Spirituality
A more prescriptive work is George Kinder's Seven Stages of Money Maturity: Understanding the Spirit and Value of Money in Your Life. While I confess that I am put off by Kinder's system of "stages," including "Knowledge I" and "Knowledge II," I think this book is a useful challenge to much of what is said in congregations about "spirituality"for Kinder, the test of everything is not in the correctness of the thinking but the rightness of the action that proceeds from it.
While it is not explicitly religious, Your Money or Your Life: Transforming Your Relationship with Money and Achieving Financial Independence by Joe Dominguez and Vicki Robin can help those who suspect they may be caught in a cycle of get-and-spend that eclipses their commitment to truer centers of loyalty. This highly practical guide (and the other books, seminars, and tape recordings that go with it) shows how to scale down your rate of spending so that you can achieve financial independencethe freedom to spend your "life energy" as you feel called to spend it.
Congregation members interested in pursuing such radical alternatives to American middle-class values will probably get farther doing it in groups than as individuals. For evangelicals a useful resource for this is John and Sylvia Ronsvalle's At Ease: Discussing Money and Values in Small Groups. While At Ease will discomfort readers who dislike road maps with a predetermined destination ("The Cross of Gold and the Cross of Christ"), it contains useful scripture citations and a good guide to running a small group discussion.
A wider range of Christians will be able to use the discussion guide from Ministry of Money, a group that "encourages all persons to become free from their attachment to cultural values regarding money and to live out joyfully God's call for their lives and resources." A guide, Ministry of Money: Exploring Money and Spirituality by Jan Sullivan Dockter, can be ordered from the Ministry of Money Web site (www.ministryofmoney.org).

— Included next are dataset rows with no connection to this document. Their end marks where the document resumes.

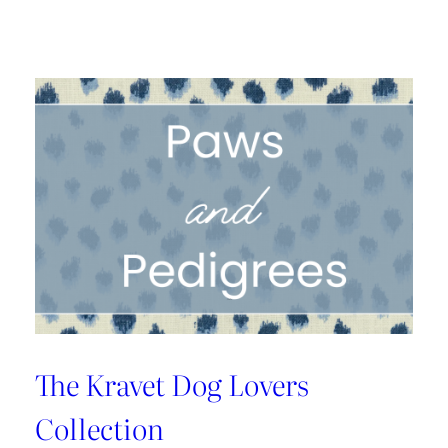
A
1925
Dallas
Craftsman
Designed
for
its
Next
Century
The Kravet Dog Lovers
Collection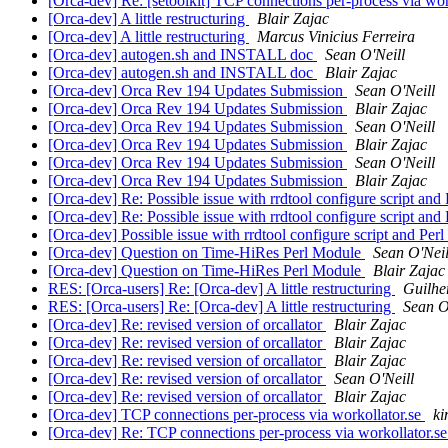
[Orca-dev] Re: [setoolkit] TCP connections per-process via wor
[Orca-dev] A little restructuring
Blair Zajac
[Orca-dev] A little restructuring
Marcus Vinicius Ferreira
[Orca-dev] autogen.sh and INSTALL doc
Sean O'Neill
[Orca-dev] autogen.sh and INSTALL doc
Blair Zajac
[Orca-dev] Orca Rev 194 Updates Submission
Sean O'Neill
[Orca-dev] Orca Rev 194 Updates Submission
Blair Zajac
[Orca-dev] Orca Rev 194 Updates Submission
Sean O'Neill
[Orca-dev] Orca Rev 194 Updates Submission
Blair Zajac
[Orca-dev] Orca Rev 194 Updates Submission
Sean O'Neill
[Orca-dev] Orca Rev 194 Updates Submission
Blair Zajac
[Orca-dev] Re: Possible issue with rrdtool configure script and
[Orca-dev] Re: Possible issue with rrdtool configure script and
[Orca-dev] Possible issue with rrdtool configure script and Perl
[Orca-dev] Question on Time-HiRes Perl Module
Sean O'Neil
[Orca-dev] Question on Time-HiRes Perl Module
Blair Zajac
RES: [Orca-users] Re: [Orca-dev] A little restructuring
Guilhe
RES: [Orca-users] Re: [Orca-dev] A little restructuring
Sean O
[Orca-dev] Re: revised version of orcallator
Blair Zajac
[Orca-dev] Re: revised version of orcallator
Blair Zajac
[Orca-dev] Re: revised version of orcallator
Blair Zajac
[Orca-dev] Re: revised version of orcallator
Sean O'Neill
[Orca-dev] Re: revised version of orcallator
Blair Zajac
[Orca-dev] TCP connections per-process via workollator.se
ki
[Orca-dev] Re: TCP connections per-process via workollator.s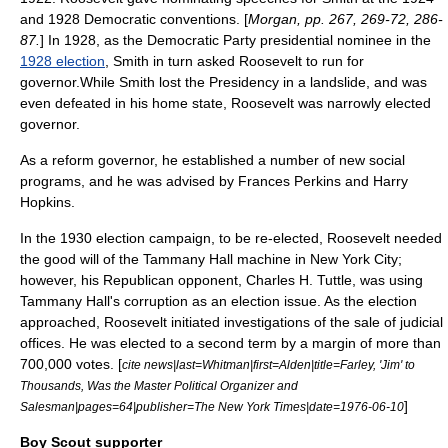
and 1928 Democratic conventions. [
Morgan, pp. 267, 269-72, 286-
87.
] In 1928, as the Democratic Party presidential nominee in the
1928 election
, Smith in turn asked Roosevelt to run for
governor.While Smith lost the Presidency in a landslide, and was
even defeated in his home state, Roosevelt was narrowly elected
governor.
As a reform governor, he established a number of new social
programs, and he was advised by
Frances Perkins
and
Harry
Hopkins
.
In the 1930 election campaign, to be re-elected, Roosevelt needed
the good will of the Tammany Hall machine in
New York City
;
however, his Republican opponent,
Charles H. Tuttle
, was using
Tammany Hall's corruption as an election issue. As the election
approached, Roosevelt initiated investigations of the sale of judicial
offices. He was elected to a second term by a margin of more than
700,000 votes. [
cite news|last=Whitman|first=Alden|title=Farley, 'Jim' to
Thousands, Was the Master Political Organizer and
]
Salesman|pages=64|publisher=The New York Times|date=
1976-06-10
Boy Scout supporter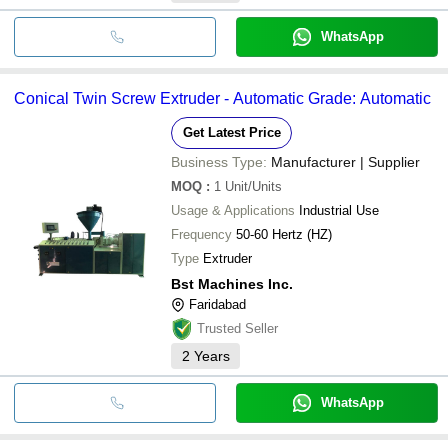
WhatsApp
Conical Twin Screw Extruder - Automatic Grade: Automatic
Get Latest Price
Business Type:
Manufacturer | Supplier
MOQ
:
1
Unit/Units
Usage & Applications
Industrial Use
Frequency
50-60 Hertz (HZ)
Type
Extruder
Bst Machines Inc.
Faridabad
Trusted Seller
2
Years
WhatsApp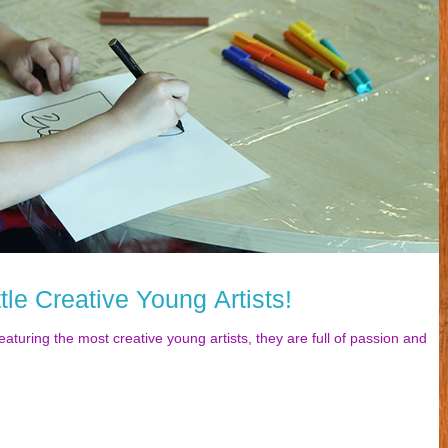
tle Creative Young Artists!
eaturing the most creative young artists, they are full of passion and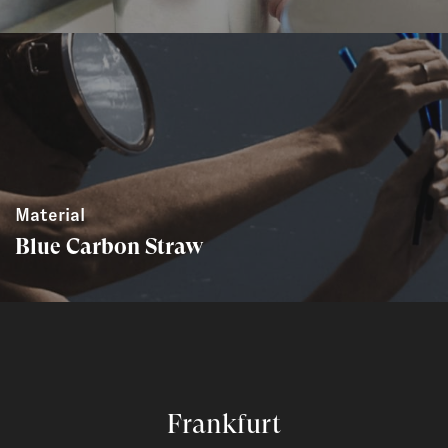
Material
Blue Carbon Straw
Frankfurt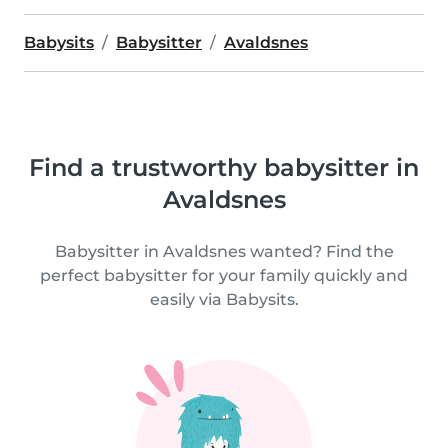
Babysits
Babysitter
Avaldsnes
Find a trustworthy babysitter in
Avaldsnes
Babysitter in Avaldsnes wanted? Find the
perfect babysitter for your family quickly and
easily via Babysits.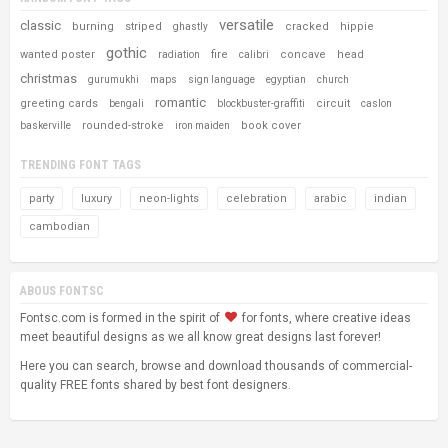
versatile
classic
burning
striped
cracked
hippie
ghastly
gothic
wanted poster
fire
concave
head
radiation
calibri
christmas
gurumukhi
maps
sign language
egyptian
church
romantic
greeting cards
circuit
bengali
blockbuster-graffiti
caslon
rounded-stroke
book cover
baskerville
iron maiden
TRENDING FONT TAGS
party
luxury
neon-lights
celebration
arabic
indian
cambodian
ABOUS FONTSC
Fontsc.com is formed in the spirit of
for fonts, where creative ideas
meet beautiful designs as we all know great designs last forever!
Here you can search, browse and download thousands of commercial-
quality FREE fonts shared by best font designers.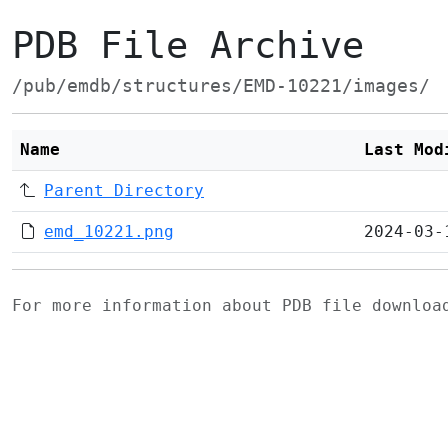
PDB File Archive
/pub/emdb/structures/EMD-10221/images/
Name
Last Mod
Parent Directory
emd_10221.png
2024-03-
For more information about PDB file downlo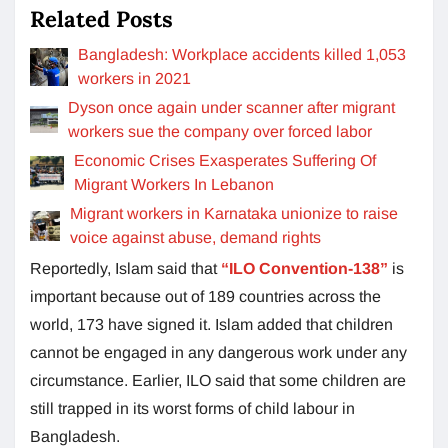
Related Posts
Bangladesh: Workplace accidents killed 1,053
workers in 2021
Dyson once again under scanner after migrant
workers sue the company over forced labor
Economic Crises Exasperates Suffering Of
Migrant Workers In Lebanon
Migrant workers in Karnataka unionize to raise
voice against abuse, demand rights
Reportedly, Islam said that
“ILO Convention-138”
is
important because out of 189 countries across the
world, 173 have signed it. Islam added that children
cannot be engaged in any dangerous work under any
circumstance. Earlier, ILO said that some children are
still trapped in its worst forms of child labour in
Bangladesh.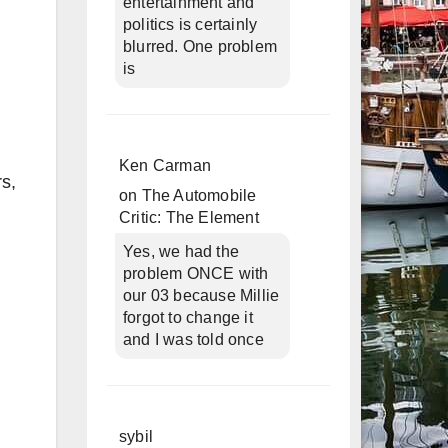
entertainment and
politics is certainly
blurred. One problem
is
Ken Carman
s,
on
The Automobile
Critic: The Element
Yes, we had the
problem ONCE with
our 03 because Millie
forgot to change it
and I was told once
sybil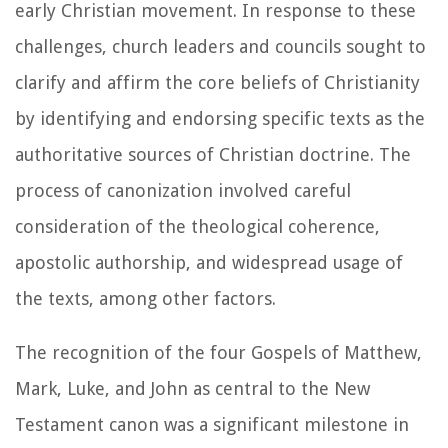
early Christian movement. In response to these
challenges, church leaders and councils sought to
clarify and affirm the core beliefs of Christianity
by identifying and endorsing specific texts as the
authoritative sources of Christian doctrine. The
process of canonization involved careful
consideration of the theological coherence,
apostolic authorship, and widespread usage of
the texts, among other factors.
The recognition of the four Gospels of Matthew,
Mark, Luke, and John as central to the New
Testament canon was a significant milestone in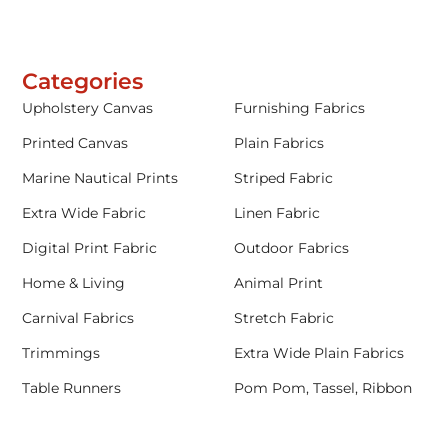
Categories
Upholstery Canvas
Furnishing Fabrics
Printed Canvas
Plain Fabrics
Marine Nautical Prints
Striped Fabric
Extra Wide Fabric
Linen Fabric
Digital Print Fabric
Outdoor Fabrics
Home & Living
Animal Print
Carnival Fabrics
Stretch Fabric
Trimmings
Extra Wide Plain Fabrics
Table Runners
Pom Pom, Tassel, Ribbon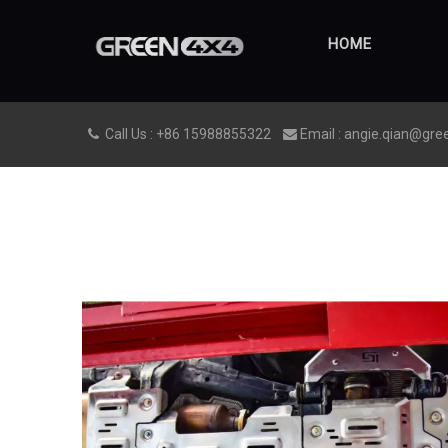
HOME
Call Us : +86 15988855322
Email : angie.qian@gre

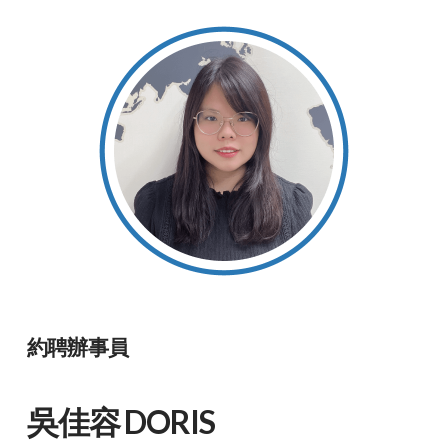
約聘辦事員
吳佳容 DORIS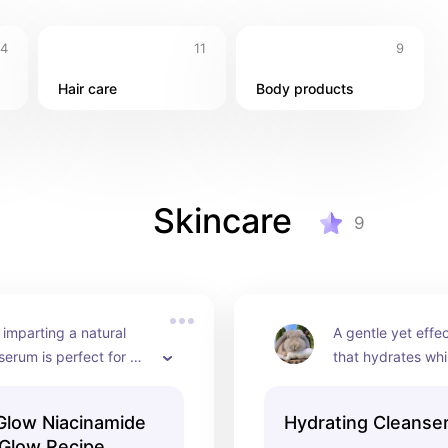
14
11
9
Hair care
Body products
Skincare
9
imparting a natural 
A gentle yet effec
serum is perfect for 
that hydrates while
 the dewy look✨
making it a staple
skincare routines
Glow Niacinamide
Hydrating Cleanse
Glow Recipe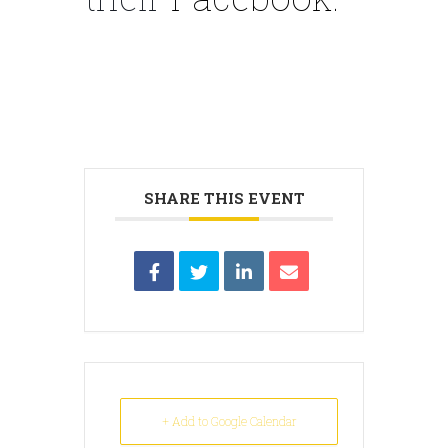
SHARE THIS EVENT
+ Add to Google Calendar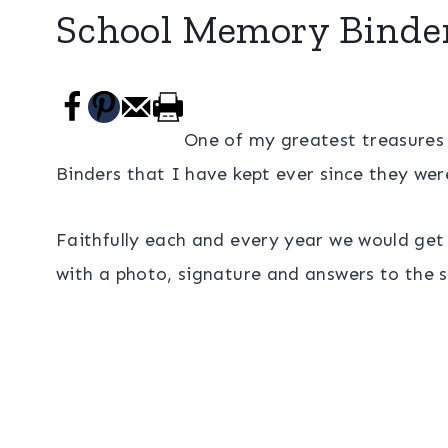
School Memory Binde
One of my greatest treasures
Binders that I have kept ever since they wer
Faithfully each and every year we would get o
with a photo, signature and answers to the s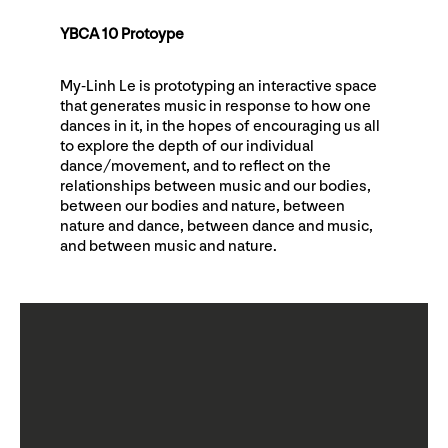
YBCA 10 Protoype
My-Linh Le is prototyping an interactive space
that generates music in response to how one
dances in it, in the hopes of encouraging us all
to explore the depth of our individual
dance/movement, and to reflect on the
relationships between music and our bodies,
between our bodies and nature, between
nature and dance, between dance and music,
and between music and nature.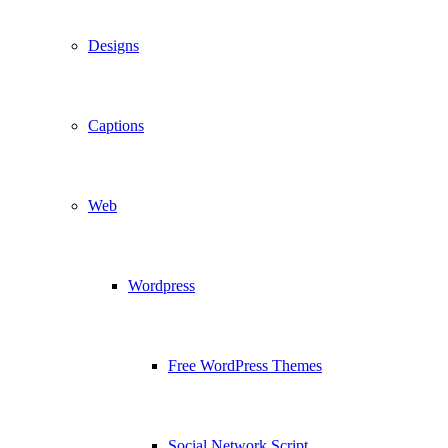
Designs
Captions
Web
Wordpress
Free WordPress Themes
Social Network Script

A resource for Jews interested in exploring themes related to money, ethics, and social justice is Lawrence Bush and Jeffrey Detko's Jews, Money, and Social Responsibility: Developing a "Torah of Money" for Contemporary Life, which covers such seemingly diverse topics as shopping, investing, philanthropy, and social justice advocacy. The idea of a "Torah of money" has been picked up by Rabbi Shawn Zevit of the Jewish Reconstructionist Federation (JRF) in his curriculum by that name, which is available at present only to those involved in JRF training but no doubt will take new forms in the future.